Hellboy commence comme s'il avait la volonté de couper le cordon. En effet, il n'est sans doute pas innocent que le cornu débute son aventure dans la patrie du généreux Guillermo Del Toro, en reprenant au passage le premier récit de La Fiancée de l'Enfer : Hellboy au Mexique. Sans doute histoire de souffler à l'oreille du spectateur qu'il devra faire son deuil de son désir et d'apaiser sa colère. Car si une séquence au coeur du film fera clairement référence à l'imaginaire du mexicain, Hellboy sera immédiatement relocalisé en quasi intégralité en Angleterre, ainsi que dans l'univers très série B de Neil Marshall, artisan consciencieux et immédiatement sympathique.


Neil souffrira sans doute de la comparaison avec Guillermo, parfois à raison. Mais il ne faudrait pas perdre de vue que ses deux opus sont bien plus proches de son univers sensible et romantique, surtout Les Légions d'Or Maudites, ce qui fit grincer des dents Mike Mignola, le papa du démon.
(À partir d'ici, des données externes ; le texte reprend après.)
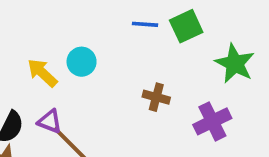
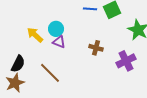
purple triangle: (50, 121) -> (59, 42), moved

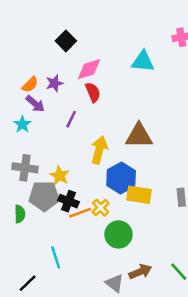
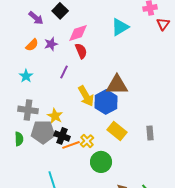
cyan triangle: (143, 61) -> (120, 27), turned -36
purple arrow: (35, 104) -> (36, 18), moved
yellow arrow: (99, 150) -> (86, 96), turned 135
blue hexagon: (121, 178) -> (106, 102), moved
yellow rectangle: (139, 195) -> (117, 131), turned 30
green semicircle: (20, 214) -> (19, 139), moved

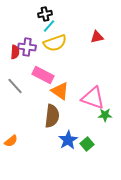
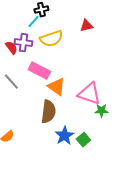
cyan line: (49, 26) -> (33, 22), moved
red triangle: (97, 37) -> (86, 26), moved
red semicircle: (15, 52) -> (11, 48), turned -40

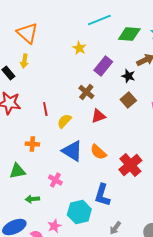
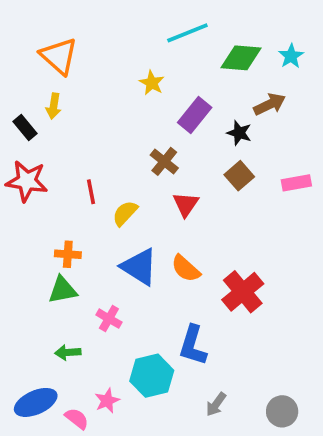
red triangle: (98, 116) -> (186, 204), turned -35
green triangle: (17, 171) -> (62, 290), moved

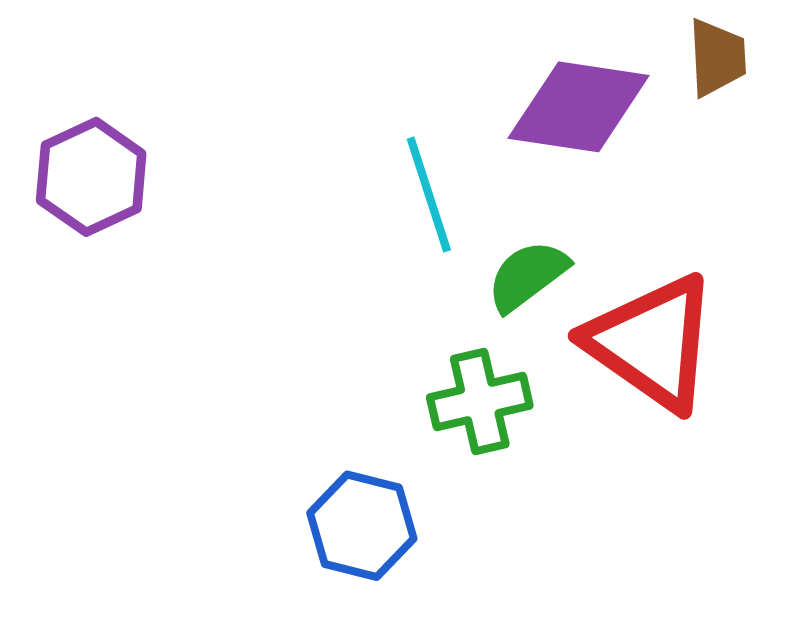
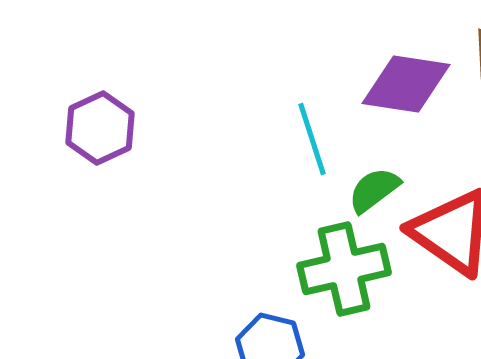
green cross: (480, 402) -> (344, 269), size x1.4

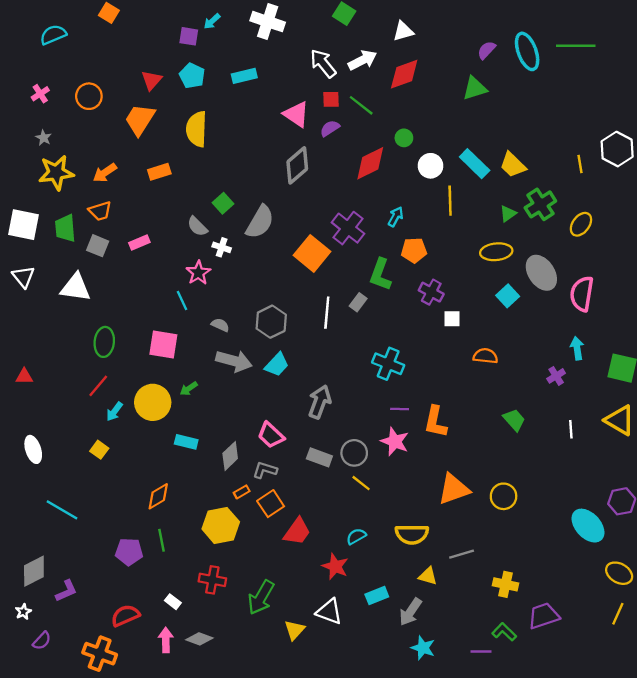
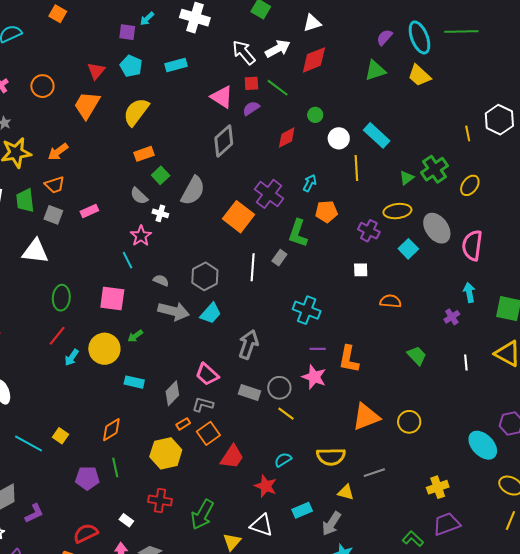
yellow semicircle: (197, 129) -> (136, 112), turned 36
red diamond: (370, 163) -> (287, 138), size x0.7
yellow trapezoid: (513, 165) -> (419, 76), moved
orange rectangle: (159, 172) -> (144, 154), moved
purple cross: (431, 292) -> (369, 231), moved
yellow square: (99, 450) -> (60, 436), moved
yellow cross: (506, 584) -> (438, 487), moved, turned -30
Mais l'amour était sincère et les oeuvres de très jolies "trahisons", à l'image des écrits de Dumas, qui affirmait qu'on pouvait violer l'histoire à condition de lui faire de beaux enfants.


Ce Hellboy new look sera ainsi infiniment plus proche de son matériau d'origine. Moins noble, moins magique, beaucoup plus rugueux et ténébreux aussi. Au cours d'une aventure basique, mais qui reprend cependant une myriade d'éléments du comics, en les traitant et en les agglomérant de façon parfois brillante. Notamment La Grande Battue, arc indispensable du personnage, et menant inéluctablement, bien sûr, à l'affrontement avec la reine de sang.


Hellboy permet au bestiaire de Mignola de prendre vie de façon fascinante. et si ces idiots de Première inscrivent dans la colonne des mauvais points "un gloubi boulga de références mythologico-littéraires qui n'évite pas la redite", ceux-ci n'évitent pas le ridicule, puisqu'il s'agit là de l'inspiration même d'un Mike Mignola pourtant portées aux nues dans son domaine...


On n'est plus à une bêtise près, de toute façon...


Et Hellboy de proposer une série B king size et totalement décomplexée dans le spectacle qu'il propose, d'une violence rare, enchainant les plans chocs et certaines visions de pure apocalypse. Il ne sera pas interdit de prendre son pied devant l'écran, à la fin de certains plans tirés directement du comics, où les monstres déferlent et ou pleins de figures familières apparaissent de manière respectueuse dans une oeuvre brute, cent pour sang pulp trainant sa dégaine sauvage à travers différents registres du genre horrifique.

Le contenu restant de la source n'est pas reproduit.